Autosport reported recently that Formula 1 CEO Stefano Domenicali is set to meet with Rwandan representatives in September regarding a future Grand Prix on a permanent circuit rather than a street layout.
“They are serious,” Domenicali explained of the efforts to bring F1 back to Africa for the first time since the 1993 South African GP at Kyalami.
Hamilton, a long-time advocate for F1’s return to Africa has said the continent must be part of the series’ expansion plans moving forward.
“We can’t be adding races in other locations and continue to ignore Africa which the rest of the world takes from, no one gives anything to Africa,” Hamilton told select media including Motorsport Week at Zandvoort on Thursday.
“There’s a huge amount of work there that needs to be done. I think a lot of the world that haven’t been there don’t realise how beautiful the place is and how vast it is.
“I think having a Grand Prix there would really be able to highlight how great the place is and bring in tourism and all sorts of things so why are we not on that continent?”

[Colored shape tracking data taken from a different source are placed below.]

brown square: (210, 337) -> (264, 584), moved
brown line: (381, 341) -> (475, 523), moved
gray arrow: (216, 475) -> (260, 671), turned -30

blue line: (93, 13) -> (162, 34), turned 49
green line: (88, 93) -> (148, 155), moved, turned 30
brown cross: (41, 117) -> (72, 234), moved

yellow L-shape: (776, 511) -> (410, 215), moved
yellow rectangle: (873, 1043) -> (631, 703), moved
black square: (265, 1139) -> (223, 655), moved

Hamilton pondered whether “The current excuse is maybe there’s not a track that is ready, but there is at least one track that’s ready [Kyalami].”
With regards to Rwanda, Hamilton said it “is one of my favourite places I’ve been to.

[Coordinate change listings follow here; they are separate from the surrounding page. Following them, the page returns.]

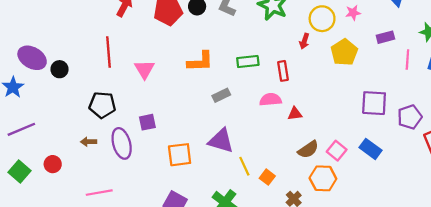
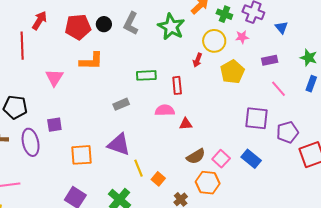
red line: (108, 52) -> (22, 46), moved
pink line: (407, 59) -> (279, 89), moved, turned -48
orange L-shape: (200, 62) -> (91, 61), moved

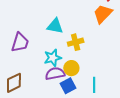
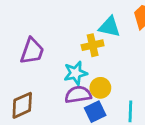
cyan triangle: (55, 26) -> (109, 27), moved
yellow cross: (76, 42) -> (93, 45), moved

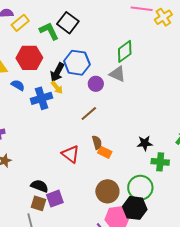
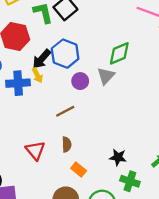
gray triangle: (117, 74) -> (106, 76), turned 36
orange rectangle: (105, 152) -> (79, 169), moved

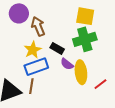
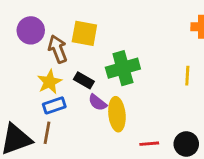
yellow square: (85, 16) -> (84, 33), moved
blue rectangle: (36, 67) -> (54, 105), size x0.7
red line: (100, 84) -> (149, 144), moved, turned 32

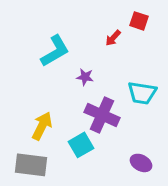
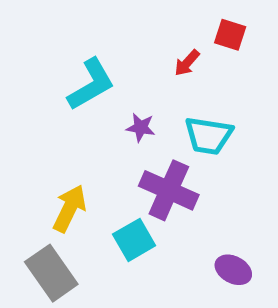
cyan trapezoid: (142, 93) -> (209, 136), moved
gray rectangle: (31, 165) -> (51, 273), turned 48

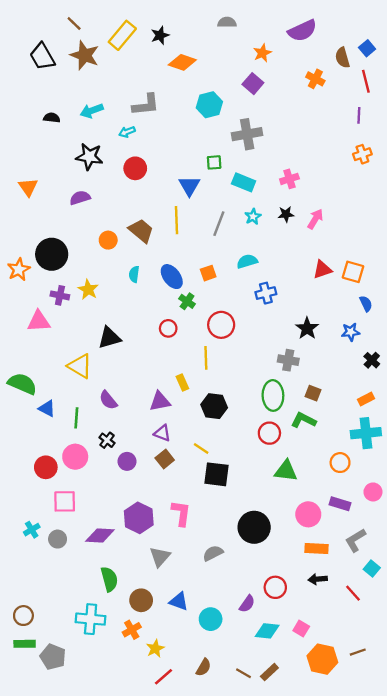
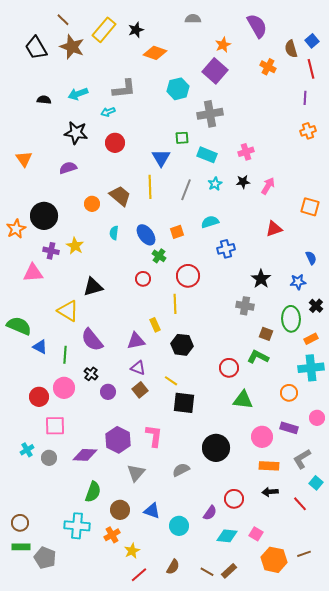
purple semicircle: (302, 31) -> (257, 26), turned -95
purple square: (253, 84) -> (215, 71), size x1.4
orange square: (353, 272) -> (310, 207), moved
green ellipse: (273, 395) -> (291, 319), moved
purple semicircle: (108, 400) -> (92, 340), size x1.4
green semicircle: (109, 579) -> (93, 492), turned 35

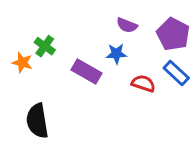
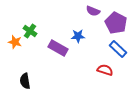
purple semicircle: (127, 25) -> (93, 11), moved
red semicircle: (143, 83) -> (105, 70), moved
black semicircle: (37, 121) -> (25, 81), size x0.7

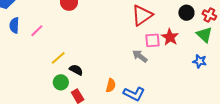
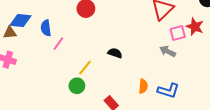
blue semicircle: (14, 25) -> (46, 28), moved
black semicircle: (76, 70) -> (115, 53), moved
green circle: (61, 82) -> (77, 86), moved

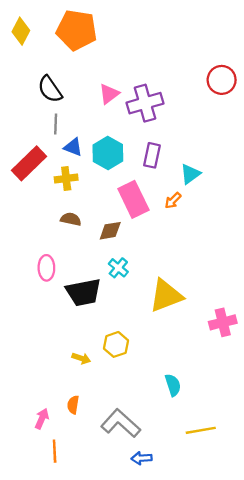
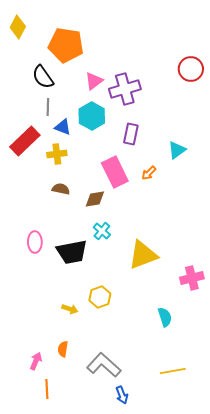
orange pentagon: (77, 30) -> (66, 45), moved
cyan hexagon: (108, 153) -> (92, 116), moved
cyan triangle: (190, 174) -> (177, 150), moved
pink ellipse: (46, 268) -> (35, 242), moved
cyan semicircle: (173, 385) -> (165, 317), moved
blue arrow: (142, 458) -> (122, 395), turned -108

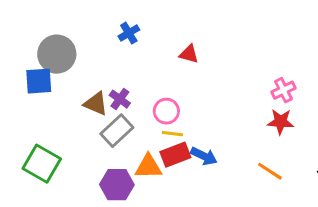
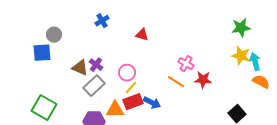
gray circle: (57, 54) -> (54, 35), size x0.6
pink cross: (283, 90) -> (186, 64), moved, turned -35
yellow line: (172, 134) -> (131, 88), turned -56
orange line: (270, 171) -> (176, 82), moved

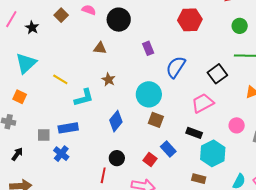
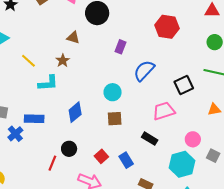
purple rectangle: (148, 48) -> (121, 47), turned 32
brown star: (108, 80) -> (63, 61), moved
cyan circle: (149, 94) -> (113, 92), size x0.7
brown square: (156, 120) -> (115, 119), turned -35
blue rectangle: (68, 128) -> (34, 119), moved
blue rectangle: (168, 149) -> (126, 160), moved
cyan hexagon: (213, 153) -> (182, 164), moved

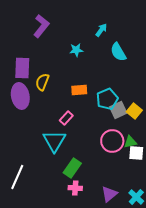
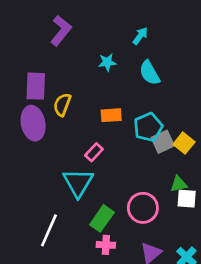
cyan semicircle: (118, 52) -> (150, 73), moved
pink circle: (112, 141) -> (143, 208), moved
white line: (17, 177) -> (49, 230), moved

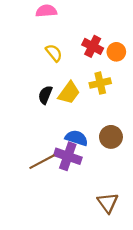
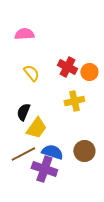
yellow trapezoid: (69, 93) -> (36, 128), moved
brown line: (42, 162) -> (23, 154), moved

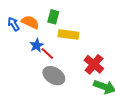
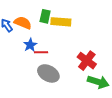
yellow rectangle: (68, 34) -> (61, 22), moved
red line: (47, 53) -> (41, 52), turned -40

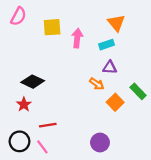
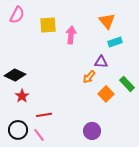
cyan rectangle: (107, 45) -> (115, 42), moved
black diamond: (33, 82) -> (15, 75), moved
orange arrow: (97, 84) -> (89, 77), turned 96

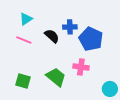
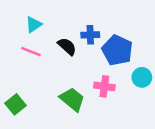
green square: (23, 81) -> (15, 104), moved, turned 35
cyan circle: (110, 89) -> (142, 77), moved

“I’ve been doing a lot of work in the background and spoken to people in Rwanda and South Africa and that’s a long project in Rwanda, but it’s amazing that they’re so keen to get [a Grand Prix].”
For the second year in succession, Hamilton travelled to Africa during the summer break to explore the continent’s culture and history, visiting Morocco, Senegal, Benin, Mozambique and Madagascar.

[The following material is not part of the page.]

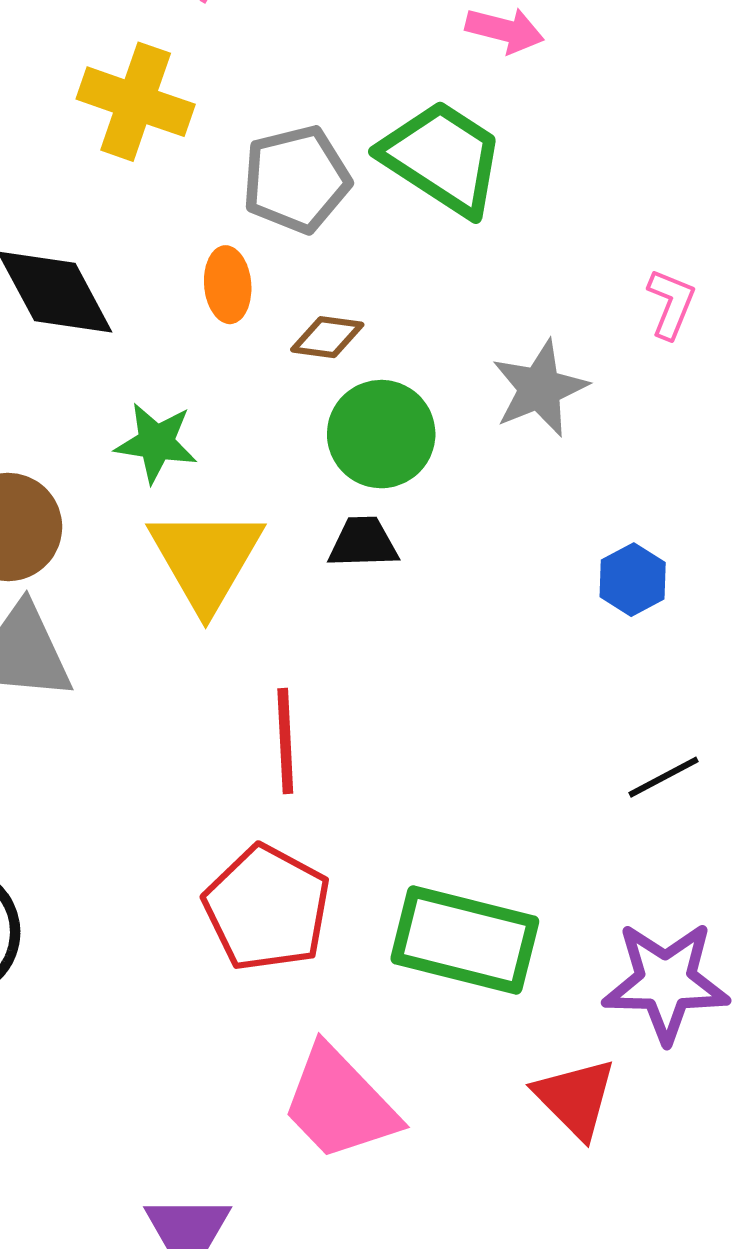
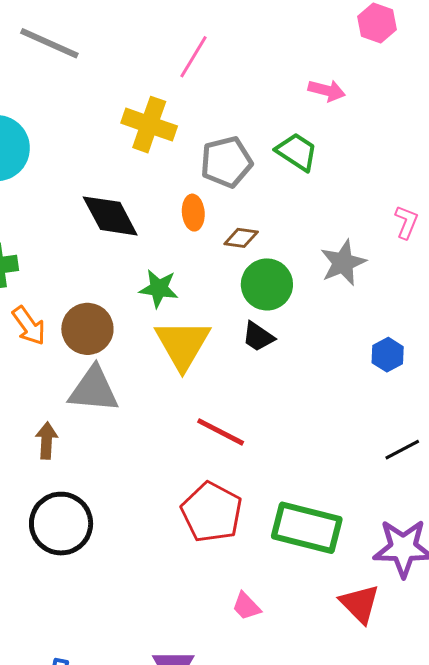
green trapezoid: (443, 158) -> (297, 152), size x0.7
black trapezoid: (363, 543) -> (258, 337), turned -144
red line: (285, 741) -> (221, 432), turned -60
pink trapezoid: (340, 1104) -> (246, 606), size x0.5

“I’m still digesting the trip and going to a refugee camp and seeing the work being done there and how people are displaced,” Hamilton said.
“It’s one thing reading about it and seeing it on the news, but actually seeing it and speaking to kids who have 10km to get to school to have an education and then 10km back and not having school meals, not able to eat during the day, they have really tough lives over there and it’s mostly women and children who are affected the most.
“There wasn’t a lot of men there because they’re either killed or taken in different conflict areas.
“That was really heavy to see and experience and then in Senegal and seeing the slave areas just to see what the country has been through and it’s such a beautiful place.
“Through all those experiences it’s adding to my compass of what I want to do going forward.”
Hamilton has used his incredible wealth and influence to support ethnic minorities and people from underrepresented communities in motorsport and STEM subjects through his Mission 44 and Hamilton Commission initiatives.
Following his recent trip to Africa, Hamilton noted “It’s great to see organisations doing amazing work” in refugee camps.
“What can I do to get on board, how can I help,” he pondered. Adding, “So that’s what I’m trying to do.”
I don’t often agree with anything Hamilton says, but he is absolutely bang on with this. It is utterly obscene that Formula One has two races in Italy and three in the USA, with rumours of up to three more, and there have even been stories of a second race in China, when there are parts of the world which the sport does not visit, despite it allegedly being a World Championship. No country should be permitted to host more than a single event each year. If they have multiple suitable tracks, let them rotate if they can’t settle on one. Africa should be prioritized for at least one race, and South America ought to have another also.
I support Sir Lewis Hamilton 100% .Africa as a continent should be thought about for F1 track and race. We already have one in south Africa, we can develop two more. One in Uganda( the pearl of Africa) and the other in Rwanda 2 of the most beautiful countries on the African continent and in the world you should visit. Kenn in Uganda.